EXERCISE PROMPT: An exact reproduction of the data below is the required answer.

Collected data:
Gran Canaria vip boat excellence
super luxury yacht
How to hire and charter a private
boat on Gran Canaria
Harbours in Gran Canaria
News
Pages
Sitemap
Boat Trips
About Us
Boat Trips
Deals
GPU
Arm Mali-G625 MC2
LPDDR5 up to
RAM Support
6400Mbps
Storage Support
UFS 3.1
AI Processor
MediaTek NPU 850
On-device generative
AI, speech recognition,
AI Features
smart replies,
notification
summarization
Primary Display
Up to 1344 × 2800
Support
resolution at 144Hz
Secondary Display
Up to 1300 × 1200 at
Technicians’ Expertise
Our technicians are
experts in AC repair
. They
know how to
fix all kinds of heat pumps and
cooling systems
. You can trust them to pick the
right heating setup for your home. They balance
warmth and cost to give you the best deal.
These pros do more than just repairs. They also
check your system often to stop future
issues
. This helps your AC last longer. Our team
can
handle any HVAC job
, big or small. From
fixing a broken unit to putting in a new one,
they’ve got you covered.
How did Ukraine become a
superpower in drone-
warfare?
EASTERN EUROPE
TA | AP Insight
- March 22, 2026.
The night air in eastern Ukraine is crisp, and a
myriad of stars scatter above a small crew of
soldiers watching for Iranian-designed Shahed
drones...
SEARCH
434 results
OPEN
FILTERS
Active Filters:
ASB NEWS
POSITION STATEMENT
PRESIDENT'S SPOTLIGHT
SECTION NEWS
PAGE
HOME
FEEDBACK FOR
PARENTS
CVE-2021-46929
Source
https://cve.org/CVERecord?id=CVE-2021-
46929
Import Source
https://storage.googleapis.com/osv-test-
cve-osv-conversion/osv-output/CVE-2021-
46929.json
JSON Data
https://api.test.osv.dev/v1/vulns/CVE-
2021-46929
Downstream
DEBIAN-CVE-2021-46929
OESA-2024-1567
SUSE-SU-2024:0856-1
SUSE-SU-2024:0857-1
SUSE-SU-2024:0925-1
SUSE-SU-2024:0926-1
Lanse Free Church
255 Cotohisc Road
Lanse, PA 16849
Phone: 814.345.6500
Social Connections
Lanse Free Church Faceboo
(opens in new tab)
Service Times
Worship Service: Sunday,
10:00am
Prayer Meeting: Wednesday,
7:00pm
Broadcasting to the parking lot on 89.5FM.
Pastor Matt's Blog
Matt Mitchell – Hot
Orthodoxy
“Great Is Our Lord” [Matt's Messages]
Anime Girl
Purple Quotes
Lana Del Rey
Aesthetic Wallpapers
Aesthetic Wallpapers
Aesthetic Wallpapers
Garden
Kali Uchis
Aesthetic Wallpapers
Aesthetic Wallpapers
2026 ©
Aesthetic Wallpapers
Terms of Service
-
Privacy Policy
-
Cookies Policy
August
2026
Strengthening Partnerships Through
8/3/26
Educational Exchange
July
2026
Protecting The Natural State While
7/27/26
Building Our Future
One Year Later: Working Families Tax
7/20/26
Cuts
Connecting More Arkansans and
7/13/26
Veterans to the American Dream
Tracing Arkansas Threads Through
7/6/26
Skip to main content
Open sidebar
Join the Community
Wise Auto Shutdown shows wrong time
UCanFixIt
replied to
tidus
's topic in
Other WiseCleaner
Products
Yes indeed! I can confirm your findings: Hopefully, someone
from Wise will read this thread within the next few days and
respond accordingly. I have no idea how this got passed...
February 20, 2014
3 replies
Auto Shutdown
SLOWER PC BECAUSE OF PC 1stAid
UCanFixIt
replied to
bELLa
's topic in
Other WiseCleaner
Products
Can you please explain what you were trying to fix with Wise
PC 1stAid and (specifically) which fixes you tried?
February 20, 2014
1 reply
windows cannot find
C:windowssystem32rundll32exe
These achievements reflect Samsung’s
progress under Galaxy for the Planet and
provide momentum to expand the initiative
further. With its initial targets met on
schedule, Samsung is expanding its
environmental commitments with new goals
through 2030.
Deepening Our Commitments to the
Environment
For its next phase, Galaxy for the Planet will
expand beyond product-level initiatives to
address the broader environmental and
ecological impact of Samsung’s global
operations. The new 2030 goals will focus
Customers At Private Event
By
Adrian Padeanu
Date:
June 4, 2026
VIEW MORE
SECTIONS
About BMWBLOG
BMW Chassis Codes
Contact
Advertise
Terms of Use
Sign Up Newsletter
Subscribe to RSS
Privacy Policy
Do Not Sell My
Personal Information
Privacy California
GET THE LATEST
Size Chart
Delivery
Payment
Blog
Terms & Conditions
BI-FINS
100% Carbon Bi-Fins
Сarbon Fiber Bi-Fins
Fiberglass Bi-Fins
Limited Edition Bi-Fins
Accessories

WRITTEN ANSWER:
Gran Canaria vip boat excellence
super luxury yacht
How to hire and charter a private
boat on Gran Canaria
Harbours in Gran Canaria
News
Pages
Sitemap
Boat Trips
About Us
Boat Trips
Deals
GPU
Arm Mali-G625 MC2
LPDDR5 up to
RAM Support
6400Mbps
Storage Support
UFS 3.1
AI Processor
MediaTek NPU 850
On-device generative
AI, speech recognition,
AI Features
smart replies,
notification
summarization
Primary Display
Up to 1344 × 2800
Support
resolution at 144Hz
Secondary Display
Up to 1300 × 1200 at
Technicians’ Expertise
Our technicians are
experts in AC repair
. They
know how to
fix all kinds of heat pumps and
cooling systems
. You can trust them to pick the
right heating setup for your home. They balance
warmth and cost to give you the best deal.
These pros do more than just repairs. They also
check your system often to stop future
issues
. This helps your AC last longer. Our team
can
handle any HVAC job
, big or small. From
fixing a broken unit to putting in a new one,
they’ve got you covered.
How did Ukraine become a
superpower in drone-
warfare?
EASTERN EUROPE
TA | AP Insight
- March 22, 2026.
The night air in eastern Ukraine is crisp, and a
myriad of stars scatter above a small crew of
soldiers watching for Iranian-designed Shahed
drones...
SEARCH
434 results
OPEN
FILTERS
Active Filters:
ASB NEWS
POSITION STATEMENT
PRESIDENT'S SPOTLIGHT
SECTION NEWS
PAGE
HOME
FEEDBACK FOR
PARENTS
CVE-2021-46929
Source
https://cve.org/CVERecord?id=CVE-2021-
46929
Import Source
https://storage.googleapis.com/osv-test-
cve-osv-conversion/osv-output/CVE-2021-
46929.json
JSON Data
https://api.test.osv.dev/v1/vulns/CVE-
2021-46929
Downstream
DEBIAN-CVE-2021-46929
OESA-2024-1567
SUSE-SU-2024:0856-1
SUSE-SU-2024:0857-1
SUSE-SU-2024:0925-1
SUSE-SU-2024:0926-1
Lanse Free Church
255 Cotohisc Road
Lanse, PA 16849
Phone: 814.345.6500
Social Connections
Lanse Free Church Faceboo
(opens in new tab)
Service Times
Worship Service: Sunday,
10:00am
Prayer Meeting: Wednesday,
7:00pm
Broadcasting to the parking lot on 89.5FM.
Pastor Matt's Blog
Matt Mitchell – Hot
Orthodoxy
“Great Is Our Lord” [Matt's Messages]
Anime Girl
Purple Quotes
Lana Del Rey
Aesthetic Wallpapers
Aesthetic Wallpapers
Aesthetic Wallpapers
Garden
Kali Uchis
Aesthetic Wallpapers
Aesthetic Wallpapers
2026 ©
Aesthetic Wallpapers
Terms of Service
-
Privacy Policy
-
Cookies Policy
August
2026
Strengthening Partnerships Through
8/3/26
Educational Exchange
July
2026
Protecting The Natural State While
7/27/26
Building Our Future
One Year Later: Working Families Tax
7/20/26
Cuts
Connecting More Arkansans and
7/13/26
Veterans to the American Dream
Tracing Arkansas Threads Through
7/6/26
Skip to main content
Open sidebar
Join the Community
Wise Auto Shutdown shows wrong time
UCanFixIt
replied to
tidus
's topic in
Other WiseCleaner
Products
Yes indeed! I can confirm your findings: Hopefully, someone
from Wise will read this thread within the next few days and
respond accordingly. I have no idea how this got passed...
February 20, 2014
3 replies
Auto Shutdown
SLOWER PC BECAUSE OF PC 1stAid
UCanFixIt
replied to
bELLa
's topic in
Other WiseCleaner
Products
Can you please explain what you were trying to fix with Wise
PC 1stAid and (specifically) which fixes you tried?
February 20, 2014
1 reply
windows cannot find
C:windowssystem32rundll32exe
These achievements reflect Samsung’s
progress under Galaxy for the Planet and
provide momentum to expand the initiative
further. With its initial targets met on
schedule, Samsung is expanding its
environmental commitments with new goals
through 2030.
Deepening Our Commitments to the
Environment
For its next phase, Galaxy for the Planet will
expand beyond product-level initiatives to
address the broader environmental and
ecological impact of Samsung’s global
operations. The new 2030 goals will focus
Customers At Private Event
By
Adrian Padeanu
Date:
June 4, 2026
VIEW MORE
SECTIONS
About BMWBLOG
BMW Chassis Codes
Contact
Advertise
Terms of Use
Sign Up Newsletter
Subscribe to RSS
Privacy Policy
Do Not Sell My
Personal Information
Privacy California
GET THE LATEST
Size Chart
Delivery
Payment
Blog
Terms & Conditions
BI-FINS
100% Carbon Bi-Fins
Сarbon Fiber Bi-Fins
Fiberglass Bi-Fins
Limited Edition Bi-Fins
Accessories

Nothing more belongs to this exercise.